### What is being asked
Exact reproduction required: the lines below from the line with "サイズについて (295, 2413)" to the line with "Aims and Scope (86, 1156)", both ends included, and no others.

..............................

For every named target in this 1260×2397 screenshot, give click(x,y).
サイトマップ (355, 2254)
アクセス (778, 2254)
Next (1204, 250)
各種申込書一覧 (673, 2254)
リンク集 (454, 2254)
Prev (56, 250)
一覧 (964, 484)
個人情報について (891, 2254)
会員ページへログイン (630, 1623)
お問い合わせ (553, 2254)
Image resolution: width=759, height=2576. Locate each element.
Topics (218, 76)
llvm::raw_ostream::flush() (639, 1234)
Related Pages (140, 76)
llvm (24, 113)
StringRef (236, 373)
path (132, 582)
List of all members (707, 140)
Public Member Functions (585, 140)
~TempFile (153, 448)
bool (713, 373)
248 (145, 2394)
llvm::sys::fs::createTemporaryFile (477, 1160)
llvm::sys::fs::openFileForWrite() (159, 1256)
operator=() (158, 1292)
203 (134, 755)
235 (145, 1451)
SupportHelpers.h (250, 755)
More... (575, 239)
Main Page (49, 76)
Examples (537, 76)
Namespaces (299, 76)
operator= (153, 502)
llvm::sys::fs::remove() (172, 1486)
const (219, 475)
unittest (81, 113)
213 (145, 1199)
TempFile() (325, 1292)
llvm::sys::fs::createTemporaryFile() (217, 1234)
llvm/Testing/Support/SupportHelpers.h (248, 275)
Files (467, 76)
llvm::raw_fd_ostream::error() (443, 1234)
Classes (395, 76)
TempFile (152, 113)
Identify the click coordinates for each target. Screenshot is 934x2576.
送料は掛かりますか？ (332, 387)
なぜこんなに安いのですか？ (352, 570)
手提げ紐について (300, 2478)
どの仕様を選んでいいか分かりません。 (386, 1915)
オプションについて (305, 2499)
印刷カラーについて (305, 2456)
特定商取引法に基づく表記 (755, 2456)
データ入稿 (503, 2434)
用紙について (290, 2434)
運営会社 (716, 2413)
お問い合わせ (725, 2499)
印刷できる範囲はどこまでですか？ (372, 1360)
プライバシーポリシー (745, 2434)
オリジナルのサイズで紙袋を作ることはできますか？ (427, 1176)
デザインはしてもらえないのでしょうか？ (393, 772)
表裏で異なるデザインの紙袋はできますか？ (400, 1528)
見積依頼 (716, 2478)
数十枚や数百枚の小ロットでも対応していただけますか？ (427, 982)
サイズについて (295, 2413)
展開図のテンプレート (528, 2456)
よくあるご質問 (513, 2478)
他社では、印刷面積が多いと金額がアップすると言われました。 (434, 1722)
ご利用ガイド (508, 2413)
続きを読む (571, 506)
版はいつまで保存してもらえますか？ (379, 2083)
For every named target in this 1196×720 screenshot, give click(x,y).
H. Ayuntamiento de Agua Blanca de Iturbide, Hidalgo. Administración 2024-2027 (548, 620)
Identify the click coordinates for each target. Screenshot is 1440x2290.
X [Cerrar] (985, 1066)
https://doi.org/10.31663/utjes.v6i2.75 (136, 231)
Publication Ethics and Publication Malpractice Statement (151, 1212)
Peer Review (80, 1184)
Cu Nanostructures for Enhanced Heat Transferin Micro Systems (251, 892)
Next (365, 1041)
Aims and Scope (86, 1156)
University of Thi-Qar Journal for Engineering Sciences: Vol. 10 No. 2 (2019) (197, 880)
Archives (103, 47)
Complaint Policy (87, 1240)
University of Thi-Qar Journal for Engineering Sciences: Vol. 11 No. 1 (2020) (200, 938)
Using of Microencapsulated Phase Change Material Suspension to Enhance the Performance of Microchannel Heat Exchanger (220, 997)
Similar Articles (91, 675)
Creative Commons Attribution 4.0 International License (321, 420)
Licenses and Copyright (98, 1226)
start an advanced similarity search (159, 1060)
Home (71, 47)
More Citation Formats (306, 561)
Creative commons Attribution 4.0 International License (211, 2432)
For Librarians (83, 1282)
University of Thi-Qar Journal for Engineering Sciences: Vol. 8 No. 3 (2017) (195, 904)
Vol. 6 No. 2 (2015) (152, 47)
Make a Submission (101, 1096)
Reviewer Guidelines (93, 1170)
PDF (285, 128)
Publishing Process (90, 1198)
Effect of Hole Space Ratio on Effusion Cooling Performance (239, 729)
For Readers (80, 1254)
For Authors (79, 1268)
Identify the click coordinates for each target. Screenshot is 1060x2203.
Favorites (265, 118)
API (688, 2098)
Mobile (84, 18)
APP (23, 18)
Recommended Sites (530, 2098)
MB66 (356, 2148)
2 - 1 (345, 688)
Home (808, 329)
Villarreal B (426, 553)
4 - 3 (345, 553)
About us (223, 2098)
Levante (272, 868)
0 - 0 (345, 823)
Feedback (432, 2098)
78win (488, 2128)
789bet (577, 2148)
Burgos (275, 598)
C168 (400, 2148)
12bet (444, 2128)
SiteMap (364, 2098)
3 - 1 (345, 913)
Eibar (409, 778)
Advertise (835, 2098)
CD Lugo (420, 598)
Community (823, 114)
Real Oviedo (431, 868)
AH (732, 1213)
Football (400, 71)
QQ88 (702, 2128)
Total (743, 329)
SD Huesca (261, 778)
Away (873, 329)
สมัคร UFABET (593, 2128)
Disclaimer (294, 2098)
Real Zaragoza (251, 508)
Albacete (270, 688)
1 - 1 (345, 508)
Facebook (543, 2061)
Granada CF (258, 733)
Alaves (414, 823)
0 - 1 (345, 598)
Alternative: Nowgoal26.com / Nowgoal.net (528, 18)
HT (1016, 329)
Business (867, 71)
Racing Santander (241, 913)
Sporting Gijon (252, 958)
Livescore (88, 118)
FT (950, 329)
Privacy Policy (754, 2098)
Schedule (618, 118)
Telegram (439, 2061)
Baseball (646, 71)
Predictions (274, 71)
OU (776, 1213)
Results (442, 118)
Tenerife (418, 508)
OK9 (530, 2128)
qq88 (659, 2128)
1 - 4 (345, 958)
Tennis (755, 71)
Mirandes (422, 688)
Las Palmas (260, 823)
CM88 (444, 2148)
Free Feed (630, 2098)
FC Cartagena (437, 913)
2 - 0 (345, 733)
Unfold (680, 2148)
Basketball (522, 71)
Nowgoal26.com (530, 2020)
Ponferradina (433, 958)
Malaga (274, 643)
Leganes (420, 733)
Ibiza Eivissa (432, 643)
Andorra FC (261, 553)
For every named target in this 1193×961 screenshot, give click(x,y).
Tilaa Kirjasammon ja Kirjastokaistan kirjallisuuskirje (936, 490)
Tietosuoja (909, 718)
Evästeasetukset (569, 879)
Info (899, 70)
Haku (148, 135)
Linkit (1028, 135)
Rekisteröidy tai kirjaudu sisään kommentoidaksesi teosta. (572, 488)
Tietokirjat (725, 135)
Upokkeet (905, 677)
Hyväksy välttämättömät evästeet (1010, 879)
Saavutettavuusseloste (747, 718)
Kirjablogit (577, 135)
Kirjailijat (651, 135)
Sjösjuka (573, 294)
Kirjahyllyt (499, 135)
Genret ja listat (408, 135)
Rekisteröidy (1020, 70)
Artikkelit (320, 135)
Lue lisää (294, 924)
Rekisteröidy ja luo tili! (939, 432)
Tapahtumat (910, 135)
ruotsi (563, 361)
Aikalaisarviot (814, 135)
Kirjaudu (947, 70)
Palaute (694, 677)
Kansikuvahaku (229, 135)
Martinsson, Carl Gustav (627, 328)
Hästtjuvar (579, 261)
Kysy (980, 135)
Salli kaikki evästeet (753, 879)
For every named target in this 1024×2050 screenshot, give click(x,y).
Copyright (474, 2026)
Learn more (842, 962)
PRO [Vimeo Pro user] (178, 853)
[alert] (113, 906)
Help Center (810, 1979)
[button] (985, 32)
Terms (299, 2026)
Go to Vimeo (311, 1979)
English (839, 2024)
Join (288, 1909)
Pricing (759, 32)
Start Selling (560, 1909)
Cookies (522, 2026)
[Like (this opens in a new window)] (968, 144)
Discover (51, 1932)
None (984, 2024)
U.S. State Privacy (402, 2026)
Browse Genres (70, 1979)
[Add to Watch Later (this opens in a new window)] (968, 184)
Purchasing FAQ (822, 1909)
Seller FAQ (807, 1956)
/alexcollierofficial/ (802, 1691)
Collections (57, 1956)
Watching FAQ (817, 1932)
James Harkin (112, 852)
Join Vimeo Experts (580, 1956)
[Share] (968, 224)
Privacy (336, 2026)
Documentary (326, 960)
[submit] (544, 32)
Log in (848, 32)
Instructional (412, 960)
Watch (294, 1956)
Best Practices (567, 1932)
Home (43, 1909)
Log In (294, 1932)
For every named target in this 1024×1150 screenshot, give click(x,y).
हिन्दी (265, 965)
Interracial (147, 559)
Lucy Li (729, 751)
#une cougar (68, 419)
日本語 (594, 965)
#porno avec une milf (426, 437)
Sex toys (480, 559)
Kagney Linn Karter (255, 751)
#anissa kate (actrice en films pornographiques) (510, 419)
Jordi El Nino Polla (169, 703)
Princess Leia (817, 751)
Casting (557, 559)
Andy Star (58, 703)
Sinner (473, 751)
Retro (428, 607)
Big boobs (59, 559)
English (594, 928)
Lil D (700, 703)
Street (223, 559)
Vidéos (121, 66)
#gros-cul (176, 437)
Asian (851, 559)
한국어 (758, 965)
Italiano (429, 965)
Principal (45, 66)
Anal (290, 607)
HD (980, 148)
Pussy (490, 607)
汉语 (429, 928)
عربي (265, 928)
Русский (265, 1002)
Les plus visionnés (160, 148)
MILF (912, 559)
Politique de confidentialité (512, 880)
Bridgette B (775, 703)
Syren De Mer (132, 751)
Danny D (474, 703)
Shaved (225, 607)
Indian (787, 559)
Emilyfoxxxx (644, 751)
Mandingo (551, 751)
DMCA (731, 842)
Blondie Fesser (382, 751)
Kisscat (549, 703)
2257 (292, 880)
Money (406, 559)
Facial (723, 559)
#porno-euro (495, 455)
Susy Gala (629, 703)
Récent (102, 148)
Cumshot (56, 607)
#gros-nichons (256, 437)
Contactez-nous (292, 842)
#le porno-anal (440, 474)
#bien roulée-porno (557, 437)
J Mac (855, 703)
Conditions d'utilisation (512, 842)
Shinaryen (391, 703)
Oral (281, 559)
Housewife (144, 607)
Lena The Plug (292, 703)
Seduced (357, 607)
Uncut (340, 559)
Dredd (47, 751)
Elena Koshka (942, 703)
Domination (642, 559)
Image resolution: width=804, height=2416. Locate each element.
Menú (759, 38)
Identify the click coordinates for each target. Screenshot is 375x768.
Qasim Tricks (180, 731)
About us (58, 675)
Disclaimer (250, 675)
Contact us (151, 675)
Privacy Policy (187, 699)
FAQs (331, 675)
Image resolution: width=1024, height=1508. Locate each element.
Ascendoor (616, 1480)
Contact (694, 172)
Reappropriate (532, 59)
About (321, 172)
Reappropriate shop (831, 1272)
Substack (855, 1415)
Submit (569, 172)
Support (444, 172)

..............................

### Task response
サイズについて (295, 2413)
展開図のテンプレート (528, 2456)
よくあるご質問 (513, 2478)
他社では、印刷面積が多いと金額がアップすると言われました。 (434, 1722)
ご利用ガイド (508, 2413)
続きを読む (571, 506)
版はいつまで保存してもらえますか？ (379, 2083)
For every named target in this 1196×720 screenshot, give click(x,y).
H. Ayuntamiento de Agua Blanca de Iturbide, Hidalgo. Administración 2024-2027 (548, 620)
Identify the click coordinates for each target. Screenshot is 1440x2290.
X [Cerrar] (985, 1066)
https://doi.org/10.31663/utjes.v6i2.75 (136, 231)
Publication Ethics and Publication Malpractice Statement (151, 1212)
Peer Review (80, 1184)
Cu Nanostructures for Enhanced Heat Transferin Micro Systems (251, 892)
Next (365, 1041)
Aims and Scope (86, 1156)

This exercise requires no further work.